In order to simplify the process of comprehension, we will separate the methods in three different types – Beginners, Advanced Athletes, and Competitors.
Of course, it doesn’t mean that if you are experienced gym-goer then you should not perform approaches for beginners or competitors. Please be aware that for significant weight loss results, it is essential to have proper diet and nutrition supplements. The most commonly used diet is Low Carbohydrate Diet with Carbs Cycling.
Aerobic exercises – also known as “cardio” is considered to be one of the most effective fat burning technique. It requires your heart to pump oxygenated blood in order to deliver more oxygen to your muscles. It stimulates the heart rate and the breathing frequency. The accepted pulse rate is approximately 130 beats a minute. For better results, it should be performed in the morning, approximately 40 minutes before having a breakfast. You can also perform the aerobic workout 20 minutes after the weight training. Be careful not to disregard your anaerobic condition because of your desire to improve your aerobic performance and vice versa. Both “weight workouts” and “cardio sessions” are equally important. Once again, do not forget that the main tool for having shredded body is having a proper diet. Please find below the most commonly used and considered for most effective aerobic exercises:
My personal favorite is martial arts related. Punching a bag, fighting pads with a partner and even shadow fighting is not only a very good way to burn some calories but also an excellent stress reliever.
Supersets – it is a combination of two sequentially performed exercises. You can either load antagonistic muscle groups in “single-joint” or “multiple-joint” muscular system. It essential the two exercise to be performed without any break in between. In addition, one of the most expressed positive effects of this technique is the increased blood pump to muscle group/groups. Another great benefit is that while the particular muscle is working, his antagonist relaxes in order to facilitate the workload. Respectively, this helps to ease the muscles more than if both muscles are at rest. Therefore, the active break is a better option than the passive one.
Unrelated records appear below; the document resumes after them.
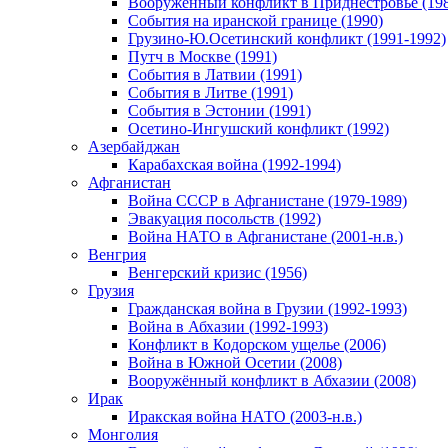
Вооруженный конфликт в Приднестровье (198
События на иранской границе (1990)
Грузино-Ю.Осетинский конфликт (1991-1992)
Путч в Москве (1991)
События в Латвии (1991)
События в Литве (1991)
События в Эстонии (1991)
Осетино-Ингушский конфликт (1992)
Азербайджан
Карабахская война (1992-1994)
Афганистан
Война СССР в Афганистане (1979-1989)
Эвакуация посольств (1992)
Война НАТО в Афганистане (2001-н.в.)
Венгрия
Венгерский кризис (1956)
Грузия
Гражданская война в Грузии (1992-1993)
Война в Абхазии (1992-1993)
Конфликт в Кодорском ущелье (2006)
Война в Южной Осетии (2008)
Вооружённый конфликт в Абхазии (2008)
Ирак
Иракская война НАТО (2003-н.в.)
Монголия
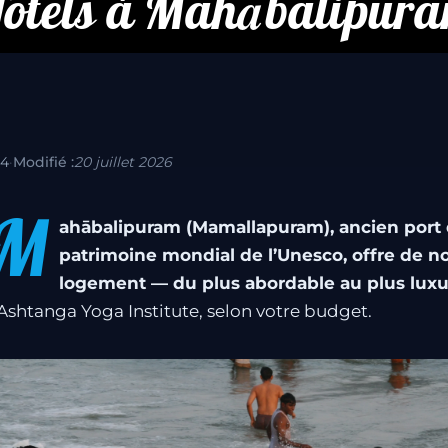
ôtels à Mahābalipur
14
·
Modifié :
20 juillet 2026
M
ahābalipuram (Mamallapuram), ancien port
patrimoine mondial de l’Unesco, offre de n
logement — du plus abordable au plus lux
’Ashtanga Yoga Institute, selon votre budget.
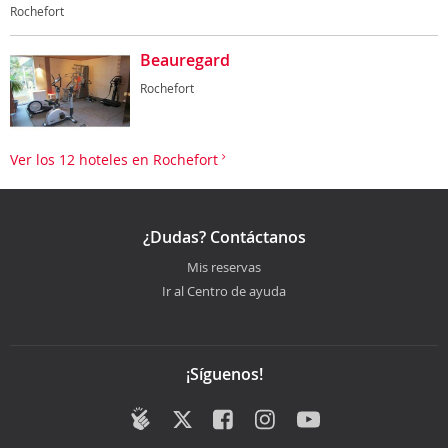
Rochefort
Beauregard
Rochefort
Ver los 12 hoteles en Rochefort
¿Dudas? Contáctanos
Mis reservas
Ir al Centro de ayuda
¡Síguenos!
Combined Approach – this method comprises a combination of two sequentially performed exercise, on the order of Supersets. It is essential the two exercises to load the muscle at different angles, i.e. to load different parts of the muscle itself. The most commonly used variation of the technique is mainly for cutting fats. Remember that the first of two exercises should be highly intensive. It is important to perform it until you can’t do any more reps. Then, perform the second exercise with lower intensity. With this technique, you should only include exercises that uses both your limbs.
Iso-Tension – you can perform this approach in the form of competitive posing, as well as, different muscle contractions. We recommended muscle contractions usage in between the sets during a training session. Another variation of the approach is when the gym-goer perform the isometric cutback at the end of every rep. The main point is to hold and strain the muscle for 2-4 seconds. This approach allows better muscle control and improves the muscle separation. This is a very popular training approach, and most of the gym-goers are perform it without even realising it.
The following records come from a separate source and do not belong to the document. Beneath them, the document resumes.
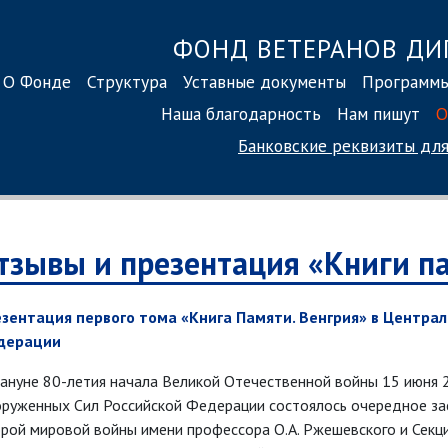
ФОНД ВЕТЕРАНОВ ДИ
О Фонде
Структура
Уставные документы
Программ
Наша благодарность
Нам пишут
О
Банковские реквизиты
для
тзывы и презентация «Книги па
зентация первого тома «Книга Памяти. Венгрия» в Центра
дерации
ануне 80-летия начала Великой Отечественной войны 15 июня 
руженных Сил Российской Федерации состоялось очередное за
рой мировой войны имени профессора О.А. Ржешевского и Секци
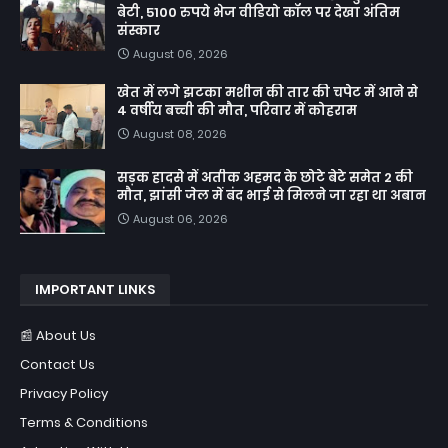
बेटी, 5100 रुपये भेज वीडियो कॉल पर देखा अंतिम
संस्कार
August 06, 2026
खेत में लगे झटका मशीन की तार की चपेट में आने से
4 वर्षीय बच्ची की मौत, परिवार में कोहराम
August 08, 2026
सड़क हादसे में अतीक अहमद के छोटे बेटे समेत 2 की
मौत, झांसी जेल में बंद भाई से मिलने जा रहा था अबान
August 06, 2026
IMPORTANT LINKS
📰 About Us
Contact Us
Privacy Policy
Terms & Conditions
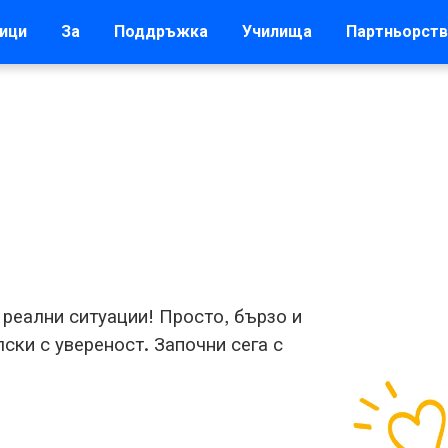
ици
За
Поддръжка
Училища
Партньорств
 реални ситуации! Просто, бързо и
ски с увереност. Започни сега с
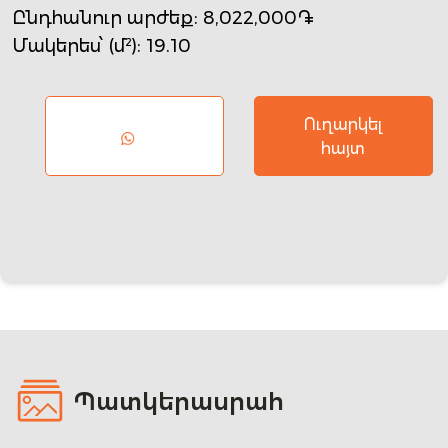
Ընդհանուր արժեք
: 8,022,000֏
Մակերես՝ (մ²)
: 19.10
Ուղարկել
հայտ
Պատկերասրահ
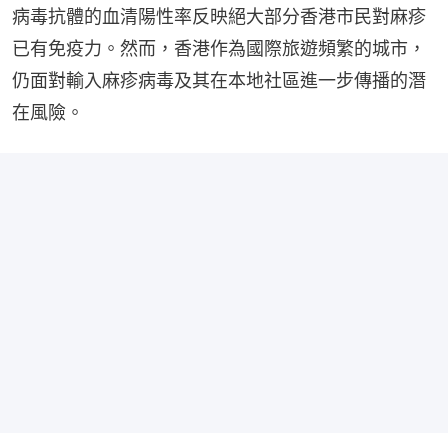
病毒抗體的血清陽性率反映絕大部分香港市民對麻疹
已有免疫力。然而，香港作為國際旅遊頻繁的城市，
仍面對輸入麻疹病毒及其在本地社區進一步傳播的潛
在風險。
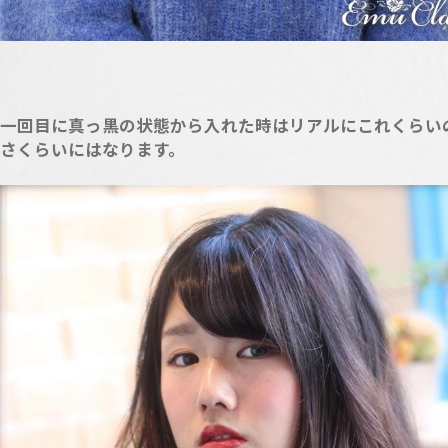
一回目に真っ黒の状態から入れた時はリアルにこれくらい
さくらいにはなります。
Triple Sets – a combination of several exercises in one set. The exercises can emphasis on one muscle group, as well as, on two muscle groups – antagonists.
Option 1: It is essential the exercises the load different parts of the muscle. When you perform 3 exercises with 10 reps each, the blood pumping effect is even more significant, than if you perform 1 exercise with 30 reps. The reason is that there is only a micro-break in between the exercises during the Triple Sets, which allows far more blood to enter the muscle because it is not loaded for few moments and doesn’t impact on the blood vessels.
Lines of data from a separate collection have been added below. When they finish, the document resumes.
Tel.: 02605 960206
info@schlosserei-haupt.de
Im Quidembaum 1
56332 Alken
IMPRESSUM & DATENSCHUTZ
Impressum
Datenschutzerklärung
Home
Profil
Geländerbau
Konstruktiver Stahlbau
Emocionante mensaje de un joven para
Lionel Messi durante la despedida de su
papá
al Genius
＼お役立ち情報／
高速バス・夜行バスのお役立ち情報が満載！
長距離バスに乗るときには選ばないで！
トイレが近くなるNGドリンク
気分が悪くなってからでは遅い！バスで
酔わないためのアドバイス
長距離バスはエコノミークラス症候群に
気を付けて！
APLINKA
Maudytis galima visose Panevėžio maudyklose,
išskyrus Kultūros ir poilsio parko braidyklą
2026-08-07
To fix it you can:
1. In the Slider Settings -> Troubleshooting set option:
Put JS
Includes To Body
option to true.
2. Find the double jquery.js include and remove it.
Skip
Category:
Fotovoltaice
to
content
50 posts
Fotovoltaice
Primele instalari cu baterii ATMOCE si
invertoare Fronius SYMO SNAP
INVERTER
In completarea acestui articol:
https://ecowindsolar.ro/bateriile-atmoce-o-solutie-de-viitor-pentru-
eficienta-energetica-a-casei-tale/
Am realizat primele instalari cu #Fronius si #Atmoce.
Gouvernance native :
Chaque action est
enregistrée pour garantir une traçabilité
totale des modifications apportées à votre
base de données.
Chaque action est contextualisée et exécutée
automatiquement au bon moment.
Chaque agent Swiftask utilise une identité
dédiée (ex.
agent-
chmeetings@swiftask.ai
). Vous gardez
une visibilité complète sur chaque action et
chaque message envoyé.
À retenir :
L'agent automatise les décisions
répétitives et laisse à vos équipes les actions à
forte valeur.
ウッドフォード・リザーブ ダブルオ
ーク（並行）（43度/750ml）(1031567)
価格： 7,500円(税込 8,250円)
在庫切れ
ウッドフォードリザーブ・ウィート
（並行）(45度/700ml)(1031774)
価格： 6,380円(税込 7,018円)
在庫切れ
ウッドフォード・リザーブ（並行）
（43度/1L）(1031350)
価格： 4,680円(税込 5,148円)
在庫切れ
Option 2: The first and the third exercises should be for the same muscle, but the second exercise should be for the antagonist. Here you need to determine, which muscle is with higher priority for you. The break between different Triple Sets is 2-3 minutes. You can also try the vice versa – gradually increasing the weight. In such case, you need to start with lighter weights, about 50% of the 1RM (one-rep-maximum).
Giant Sets – When you perform exercises for different parts of a muscle group, then the fatigue is considerably higher, and often inevitable. This results in prioritized workload and development in the particular muscle part which first met the exercise. If your aim is not related to prioritized development, but to equally load all muscle parts, then you should definitely use Giant Sets. The approach itself is similar to the so-called “whole in one” routine. The main difference is that you should apply the technique to one specific muscle group only, instead of the entire body.
“One Size Fits All”
Pre-exhaustion – This technique is highly recommended for synergistic muscle, especially when there is development dis-balance. For example, if your chest is stronger than your triceps, when you are performing the bench press, the triceps will collapse much faster than the chest. So you won’t be able to perform the exercise anymore, and most probably your chest muscles will not receive enough workload. How to solve this common issue? Before the main exercise (which is supposed to load both the agonist and antagonist), try to perform an isolated exercise for the agonist only (the stronger muscle). In this way, you will exhaust it in advance, and you will manage to equally load both the agonist and antagonist.
Important – The break between the isolated exercise and the main one, should not be more than 20-30 seconds.